Ada banyak sekali orang berjualan makanan. Ada pertunjukan menari juga yang banyak menarik perhatian orang. Aku melihat banyak sekali makanan yang terlihat enak, aku mau membelinya, tetapi aku tidak membawa uang.
“Aku mau membeli jajan di sana tapi aku nggak bawa uang. Aku pulang dulu, ya, mau ambil uang,” jelasku pada gadis itu. “Kamu nggak perlu bayar semua makanan ini kok, ambil saja sepuasmu. Ini semua gratis,” ucap gadis berambut pendek itu, dia menarik tanganku menuju tempat makan yang aku inginkan. Aku menikmati semua makanan dan minuman sembari melihat semua orang asyik dengan acara meriah itu.
“Ngapain di sini?” Terdengar suara serak yang mengagetkanku. Aku refleks melihat ke asal suara, terlihat perempuan paruh baya dengan baju lusuh khas zaman dulu. “Astaga Nek, saya terkejut. Ada apa, Nek?” Nenek itu menunjukan raut wajah seperti tidak suka padaku. Dengan tatapan tajam dia menoleh ke arah belakangku, tepatnya melihat teman yang baru saja kukenal. Baru ku sadari ternyata gadis ini juga beradu tatap melemparkan tatapan tidak suka pada Nenek itu.
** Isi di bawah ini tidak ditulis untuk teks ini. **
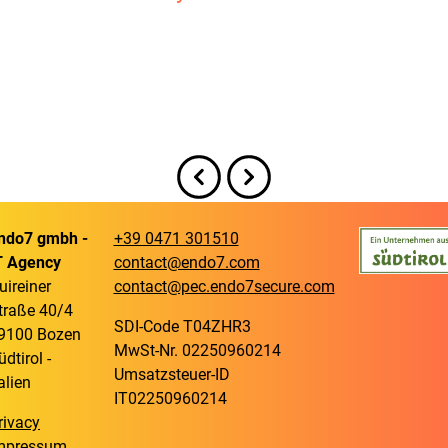
ndo7 gmbh -
+39 0471 301510
T Agency
contact@endo7.com
uireiner
contact@pec.endo7secure.com
traße 40/4
SDI-Code T04ZHR3
9100 Bozen
MwSt-Nr. 02250960214
üdtirol -
Umsatzsteuer-ID
talien
IT02250960214
rivacy
mpressum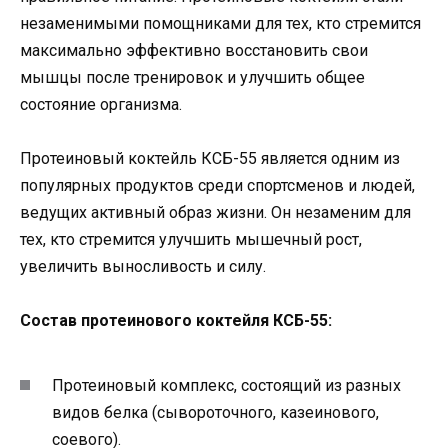
незаменимыми помощниками для тех, кто стремится
максимально эффективно восстановить свои
мышцы после тренировок и улучшить общее
состояние организма.
Протеиновый коктейль КСБ-55 является одним из
популярных продуктов среди спортсменов и людей,
ведущих активный образ жизни. Он незаменим для
тех, кто стремится улучшить мышечный рост,
увеличить выносливость и силу.
Состав протеинового коктейля КСБ-55:
Протеиновый комплекс, состоящий из разных
видов белка (сывороточного, казеинового,
соевого).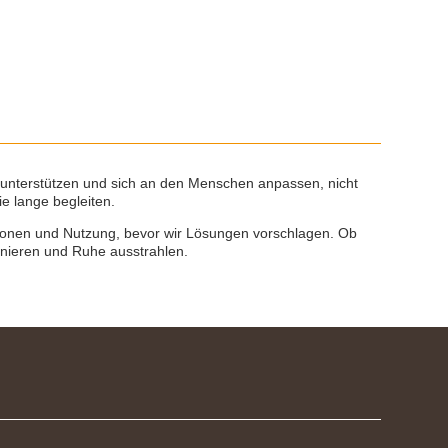
 unterstützen und sich an den Menschen anpassen, nicht
e lange begleiten.
ktionen und Nutzung, bevor wir Lösungen vorschlagen. Ob
onieren und Ruhe ausstrahlen.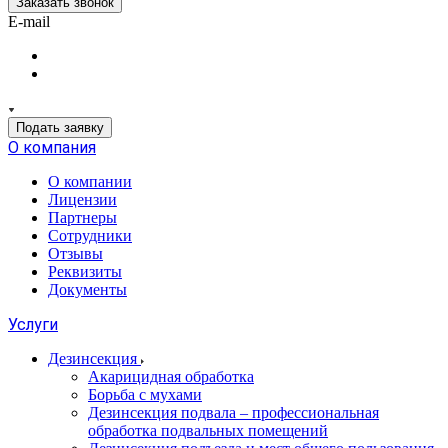
Заказать звонок
E-mail
Подать заявку
О компания
О компании
Лицензии
Партнеры
Сотрудники
Отзывы
Реквизиты
Документы
Услуги
Дезинсекция
Акарицидная обработка
Борьба с мухами
Дезинсекция подвала – профессиональная
обработка подвальных помещений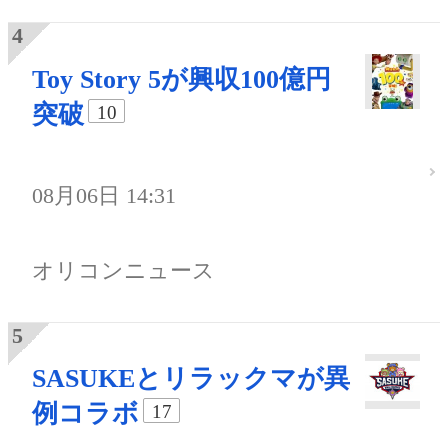
Toy Story 5が興収100億円
突破
10
08月06日 14:31
オリコンニュース
SASUKEとリラックマが異
例コラボ
17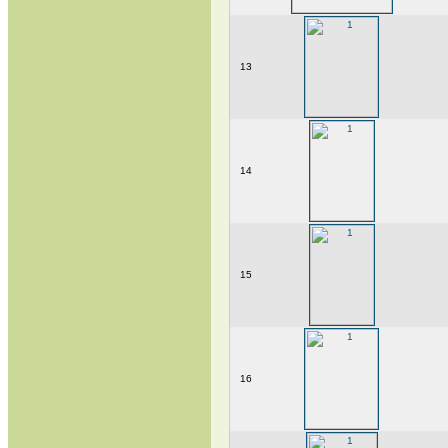
13
14
15
16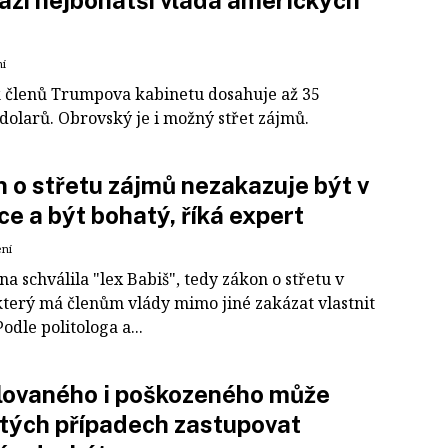
ází nejbohatší vláda amerických
ní
 členů Trumpova kabinetu dosahuje až 35
dolarů. Obrovský je i možný střet zájmů.
 o střetu zájmů nezakazuje být v
ice a být bohatý, říká expert
ení
 schválila "lex Babiš", tedy zákon o střetu v
který má členům vlády mimo jiné zakázat vlastnit
odle politologa a...
lovaného i poškozeného může
itých případech zastupovat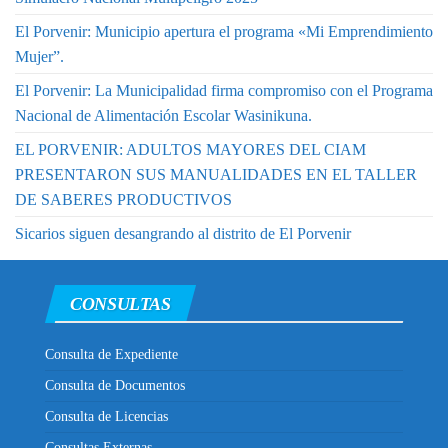
El Porvenir: Municipio apertura el programa «Mi Emprendimiento
Mujer”.
El Porvenir: La Municipalidad firma compromiso con el Programa
Nacional de Alimentación Escolar Wasinikuna.
EL PORVENIR: ADULTOS MAYORES DEL CIAM
PRESENTARON SUS MANUALIDADES EN EL TALLER
DE SABERES PRODUCTIVOS
Sicarios siguen desangrando al distrito de El Porvenir
CONSULTAS
Consulta de Expediente
Consulta de Documentos
Consulta de Licencias
Consultas Externas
“Pulang sekarang, sudah terlalu lama disini. Cepat!” Dengan ekspresi marah, Nenek itu menarik tanganku. Aku menghempas sebagai tanda aku menolak. “Nenek siapa? Kenapa menarik tangan saya? Saya masih mau tetap di sini,” aku menarik tangan temanku untuk berpindah tempat menuju arah yang aku pun tidak tahu ke mana.
“Pulang sebelum terlamabat,” teriakan Nenek itu masih terdengar dan aku berjalan sejauh mungkin berusaha menghilang dari pandangan Nenek tua itu.
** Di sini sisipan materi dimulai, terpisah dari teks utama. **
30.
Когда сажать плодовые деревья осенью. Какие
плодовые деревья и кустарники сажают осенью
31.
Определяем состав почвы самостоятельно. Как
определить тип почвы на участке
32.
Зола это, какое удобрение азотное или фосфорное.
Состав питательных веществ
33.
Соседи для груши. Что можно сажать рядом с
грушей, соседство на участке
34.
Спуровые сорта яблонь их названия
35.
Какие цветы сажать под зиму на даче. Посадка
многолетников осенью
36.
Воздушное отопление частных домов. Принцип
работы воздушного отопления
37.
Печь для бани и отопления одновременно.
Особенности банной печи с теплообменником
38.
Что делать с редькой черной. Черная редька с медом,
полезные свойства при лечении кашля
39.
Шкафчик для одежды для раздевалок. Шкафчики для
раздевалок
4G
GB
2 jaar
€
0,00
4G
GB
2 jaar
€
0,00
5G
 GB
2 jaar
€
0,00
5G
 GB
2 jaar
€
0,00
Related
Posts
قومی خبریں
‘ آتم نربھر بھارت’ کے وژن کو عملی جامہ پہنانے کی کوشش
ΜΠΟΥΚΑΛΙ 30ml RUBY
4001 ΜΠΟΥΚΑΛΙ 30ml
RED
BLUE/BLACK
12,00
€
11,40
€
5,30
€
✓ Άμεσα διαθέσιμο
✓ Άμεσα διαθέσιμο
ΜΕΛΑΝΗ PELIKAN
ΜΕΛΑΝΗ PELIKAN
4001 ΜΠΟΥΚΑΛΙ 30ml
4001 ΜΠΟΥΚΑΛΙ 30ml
“Kita sudah jauh, jadi kau masih mau berada di sini bersamaku?” Gadis yang kugandeng sedari tadi menarik tanganku, memaksa berhenti dan mencari kepastian dari pernyataanku.
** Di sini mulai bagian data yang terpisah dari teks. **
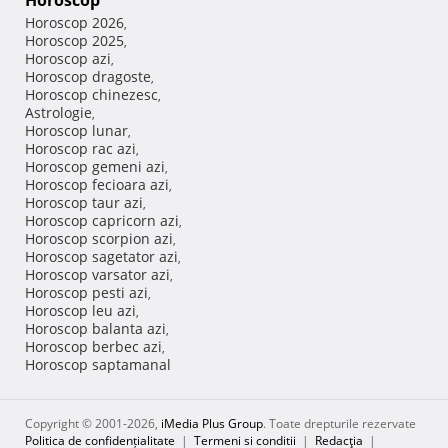
Horoscop
Horoscop 2026
,
Horoscop 2025
,
Horoscop azi
,
Horoscop dragoste
,
Horoscop chinezesc
,
Astrologie
,
Horoscop lunar
,
Horoscop rac azi
,
Horoscop gemeni azi
,
Horoscop fecioara azi
,
Horoscop taur azi
,
Horoscop capricorn azi
,
Horoscop scorpion azi
,
Horoscop sagetator azi
,
Horoscop varsator azi
,
Horoscop pesti azi
,
Horoscop leu azi
,
Horoscop balanta azi
,
Horoscop berbec azi
,
Horoscop saptamanal
Copyright © 2001-2026,
iMedia Plus Group
. Toate drepturile rezervate
Politica de confidențialitate
|
Termeni si conditii
|
Redacţia
|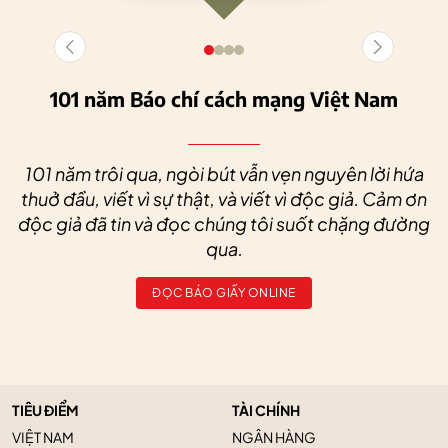
101 năm Báo chí cách mạng Việt Nam
101 năm trôi qua, ngòi bút vẫn vẹn nguyên lời hứa
thuở đầu, viết vì sự thật, và viết vì độc giả. Cảm ơn
độc giả đã tin và đọc chúng tôi suốt chặng đường
qua.
ĐỌC BÁO GIẤY ONLINE
TIÊU ĐIỂM
TÀI CHÍNH
VIỆT NAM
NGÂN HÀNG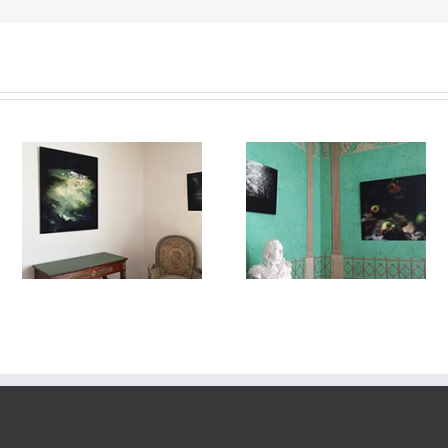
#VUEdilectae
Dilectae#002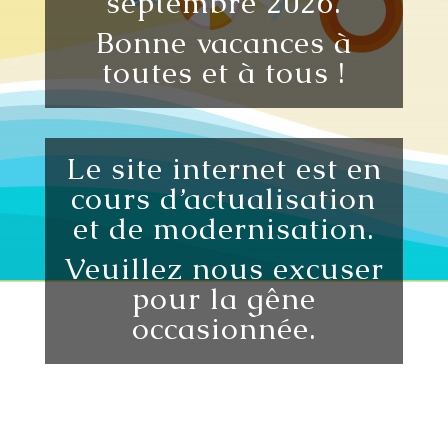
septembre 2026.
Bonne vacances à
toutes et à tous !
Le site internet est en
cours d’actualisation
et de modernisation.
Veuillez nous excuser
pour la gêne
occasionnée.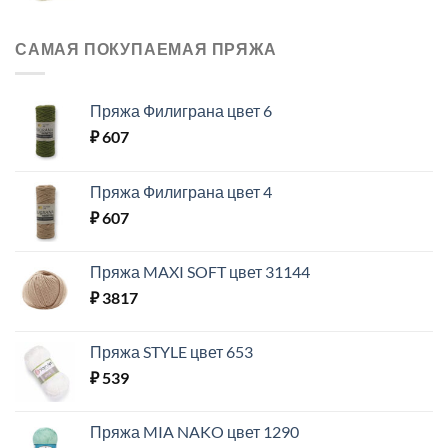
САМАЯ ПОКУПАЕМАЯ ПРЯЖА
Пряжа Филиграна цвет 6
₽
607
Пряжа Филиграна цвет 4
₽
607
Пряжа MAXI SOFT цвет 31144
₽
3817
Пряжа STYLE цвет 653
₽
539
Пряжа MIA NAKO цвет 1290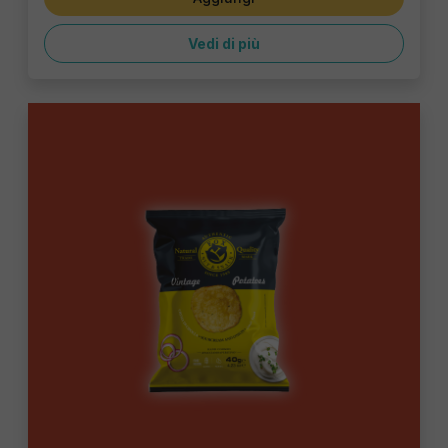
Vedi di più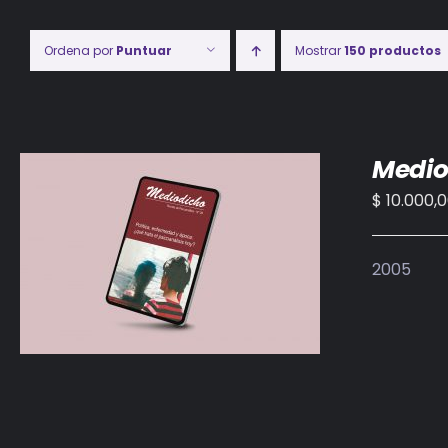
Ordena por
Puntuar
Mostrar
150 productos
Medio
$
10.000,
AÑADIR AL CARRITO
/
DETALLES
2005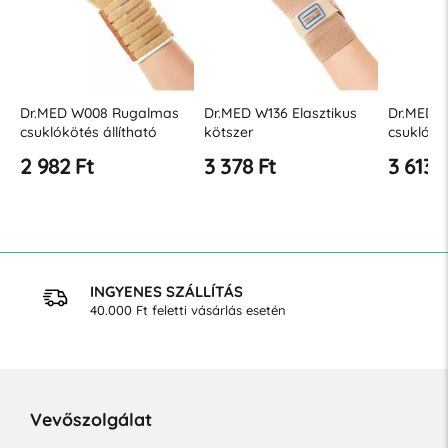
Dr.MED W008 Rugalmas
Dr.MED W136 Elasztikus
Dr.MED 
csuklókötés állítható
kötszer
csuklókö
burkolattal
2 982 Ft
3 378 Ft
3 613 
INGYENES SZÁLLÍTÁS
40.000 Ft feletti vásárlás esetén
Vevőszolgálat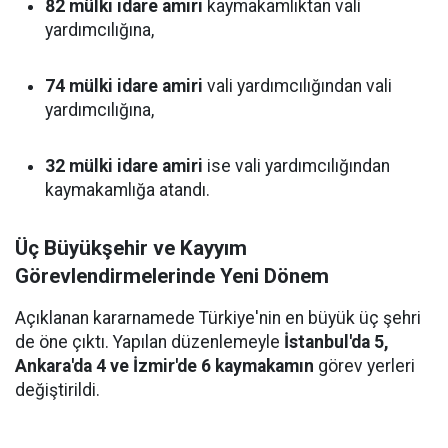
82 mülki idare amiri
kaymakamlıktan vali
yardımcılığına,
74 mülki idare amiri
vali yardımcılığından vali
yardımcılığına,
32 mülki idare amiri
ise vali yardımcılığından
kaymakamlığa atandı.
Üç Büyükşehir ve Kayyım
Görevlendirmelerinde Yeni Dönem
Açıklanan kararnamede Türkiye'nin en büyük üç şehri
de öne çıktı. Yapılan düzenlemeyle
İstanbul'da 5,
Ankara'da 4 ve İzmir'de 6 kaymakamın
görev yerleri
değiştirildi.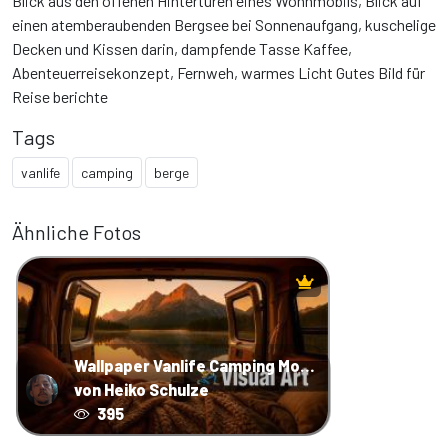
Blick aus den offenen Hintertüren eines Wohnmobils, Blick auf
einen atemberaubenden Bergsee bei Sonnenaufgang, kuschelige
Decken und Kissen darin, dampfende Tasse Kaffee,
Abenteuerreisekonzept, Fernweh, warmes Licht Gutes Bild für
Reise berichte
Tags
vanlife
camping
berge
Ähnliche Fotos
Wallpaper Vanlife Camping Modell 2
von Heiko Schulze
395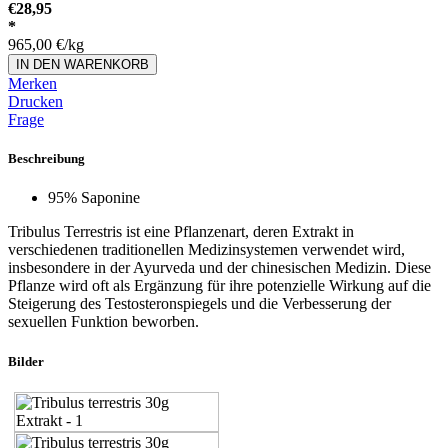
€
28,95
*
965,00
€
/kg
IN DEN WARENKORB
Merken
Drucken
Frage
Beschreibung
95% Saponine
Tribulus Terrestris ist eine Pflanzenart, deren Extrakt in
verschiedenen traditionellen Medizinsystemen verwendet wird,
insbesondere in der Ayurveda und der chinesischen Medizin. Diese
Pflanze wird oft als Ergänzung für ihre potenzielle Wirkung auf die
Steigerung des Testosteronspiegels und die Verbesserung der
sexuellen Funktion beworben.
Bilder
“Iya, aku juga besok nggak ada urusan, jadi bisa pulang larut,” aku menjawab dengan yakin, membuat sudut bibir gadis itu terangkat…membuat perasaanku tidak nyaman.
“Kenapa? Kamu mau pulang, ya?” Aku melempar pertanyaan padanya seketika acara yang awalnya ramai menjadi hening, suasana sunyi sepi itu membuatku bingung karena semua orang menatapku terdiam.
“Kenapa semua terdiam? Hei, jangan lihat aku kayak gitu dong, bikin takut aja,” aku bertanya ke teman baruku yang namanya saja aku tak tahu.
“Sekarang kita disini terus ya, temani aku,” dia berbicara dengan raut wajah bahagia, namun justru membuatku semakin bingung dan takut. Aku berlari meninggalkannya dan pergi mencari rumahku, tetapi aku hanya berlari tanpa tahu arah hingga tak kunjung sampai di tujuan.
“Ini kenapa sih, kok nggak sampai rumah? Padahal tadi deket banget sama rumah,” dengan napas terengah-engah dan kebingungan di gelapnya malam membuatku mulai menyerah. Hawa dingin, bau tanah basah, suara jangkrik, dan sinar bulan yang menemaniku, tempat ini sangat asing, bahkan aku tak pernah tahu ada tempat seperti ini di sekitar rumahku.
“Ibuk, tolong Bula…” Aku berjalan lagi, mencoba mencari arah jalan pulang sampai akhirnya aku berhasil sampai di depan rumahku. Suasana rumah sepi, begitu pun di sekeliling rumahku, tak ada pergelaran acara apa pun. Aku bergegas memasuki rumah dan menuju kamar, perasaan gila mulai muncul di dalam diriku. Aku melihat diriku sendiri tertidur di atas ranjang, menyadari apa yang sudah kulewati sepanjang malam sangat tidak masuk akal.
“Apa yang telah kulakukan? Perasaan menyesal ini menyakiti hati dan pikiranku, apakah menyesal masih ada gunanya?” Pertanyaan itu terus terputar di kepalaku. Setiap saat membuatku mati.